Cronache di una insolita degenza al Policlinico Agostino Gemelli di Roma, nono piano, reparto solventi. Sì proprio lì: al piano superiore, il decimo, è stato ricavato l’appartamento predisposto per il Papa e il personale che si prende cura di lui in queste settimane di malattia. Una presenza, a poche decine di metri in linea d’aria, discreta e silenziosa, che non modifica assolutamente la vita dei reparti, scandita dalle visite dei medici, la somministrazione delle terapie, le ore di veglia e di riposo, il vitto, ma in qualche modo rende eccezionale, unico, un ricovero ospedaliero. Anche se la vicinanza di un malato così illustre non poteva essere più discreta. Solo la sera precedente il mio trasferimento dal Pronto soccorso, la sagoma di un gendarme pontificio mi aveva illuminato, poi però più nulla.
Cosa si prova soffrendo di una patologia polmonare, mentre Papa Francesco, quasi a due passi da te, condivide la stessa sofferenza, anzi con punte più acute?

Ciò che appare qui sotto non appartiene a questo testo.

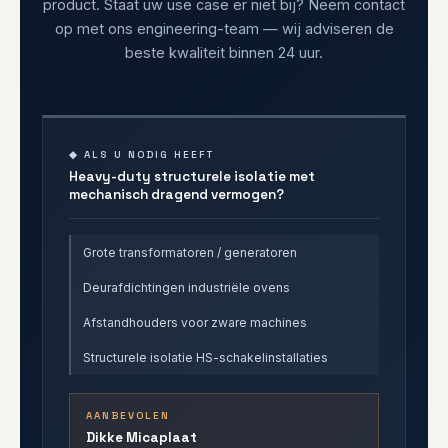
product. Staat uw use case er niet bij? Neem contact
op met ons engineering-team — wij adviseren de
beste kwaliteit binnen 24 uur.
◆ ALS U NODIG HEEFT
Heavy-duty structurele isolatie met
mechanisch dragend vermogen?
Grote transformatoren / generatoren
Deurafdichtingen industriële ovens
Afstandhouders voor zware machines
Structurele isolatie HS-schakelinstallaties
AANBEVOLEN
Dikke Micaplaat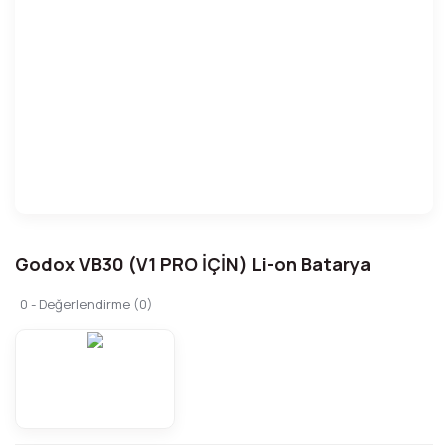
Godox VB30 (V1 PRO İÇİN) Li-on Batarya
0 - Değerlendirme (0)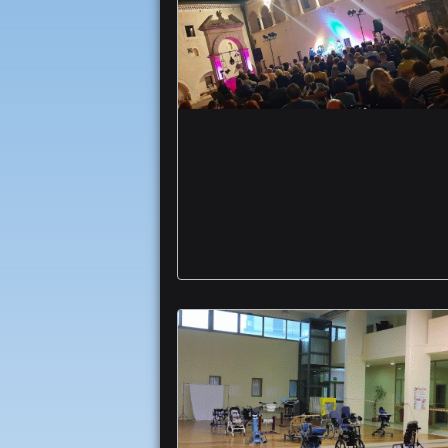
San Marco in Lamis
Pagine d’Autore storie
magico chiostro san
matteo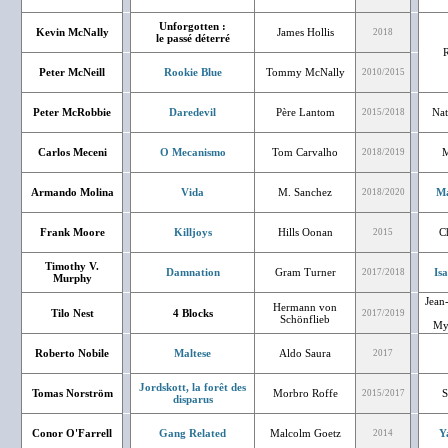
Unforgotten :
Kevin McNally
James Hollis
2018
le passé déterré
R
Peter McNeill
Rookie Blue
Tommy McNally
2010/2015
Peter McRobbie
Daredevil
Père Lantom
Nat
2015/2018
Carlos Meceni
O Mecanismo
Tom Carvalho
M
2018/2019
Armando Molina
Vida
M. Sanchez
Ma
2018/2020
Frank Moore
Killjoys
Hills Oonan
Ch
2015
Timothy V.
Damnation
Gram Turner
Is
2017/2018
Murphy
Jean-
Hermann von
Tilo Nest
4 Blocks
2017/2019
Schönflieb
Myr
Roberto Nobile
Maltese
Aldo Saura
2017
Jordskott, la forêt des
Tomas Norström
Morbro Roffe
S
2015/2017
disparus
Conor O'Farrell
Gang Related
Malcolm Goetz
Y
2014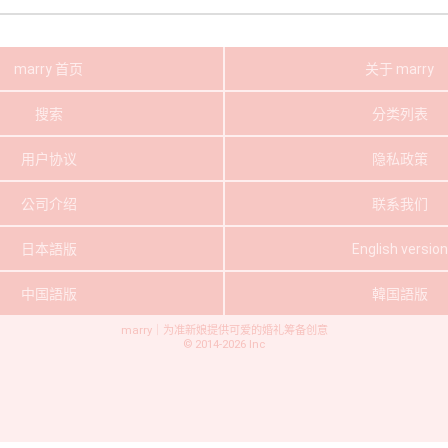
marry 首页
关于 marry
搜索
分类列表
用户协议
隐私政策
公司介绍
联系我们
日本語版
English version
中国語版
韓国語版
marry｜为准新娘提供可爱的婚礼筹备创意
©
2014-2026
Inc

La cadenza quotidiana dei bollettini medici è ogni volta uno squarcio di diagnosi che ci si sforza di applicare al proprio caso, pur consapevoli che ogni paziente è una storia a parte. Certo, tutte le differenze del caso vanno messe nel conto, ma c’è un dato comune nei testi letti ogni sera dai sanitari: ed è l’atteggiamento di Papa Francesco nei confronti della malattia, che pure non gli risparmia sofferenze. Il Papa guarda alla sua malattia con fiducia, fiducia nelle cure che gli vengono somministrate e nella loro efficacia. E con quella speranza che è la cifra con la quale ha voluto connotare l’anno giubilare iniziato con l’apertura della Porta santa di San Pietro. E in qualche modo, con il suo esempio silenzioso, Francesco ci esorta a condividere l’apertura del cuore alla speranza.
Fiducia e speranza diventano così le coordinate di una pastorale del dolore , che dai reparti del grande ospedale, a cominciare dal più elevato, che ospita il paziente più illustre, (ma si direbbe anche uno fra i tanti) si diffondono ovunque e non quasi solo qui, in tutti i luoghi del dolore, dove l’infermità costringe a ridurre le attività anche le più condivise ma oggi temporaneamente sospese, come la preghiera domenicale dell’Angelus. In attesa naturalmente che l’affettuosa consuetudine possa riprendere regolarmente, sia pure dal balcone di un nosocomio.
La mia degenza si conclude con le dimissioni proprio nei giorni di maggior sofferenza del Papa e di più intensa preghiera per la sua salute. Anche questa insolita cronaca si deve interrompere, sempre con lo sguardo rivolto alla fiducia, alla speranza.
Intanto, per chi ha condiviso per oltre una settimana le sofferenze del Papa, praticamente quasi a portata di sguardo, resta l’esperienza indimenticabile della sofferenza che si apre alla speranza.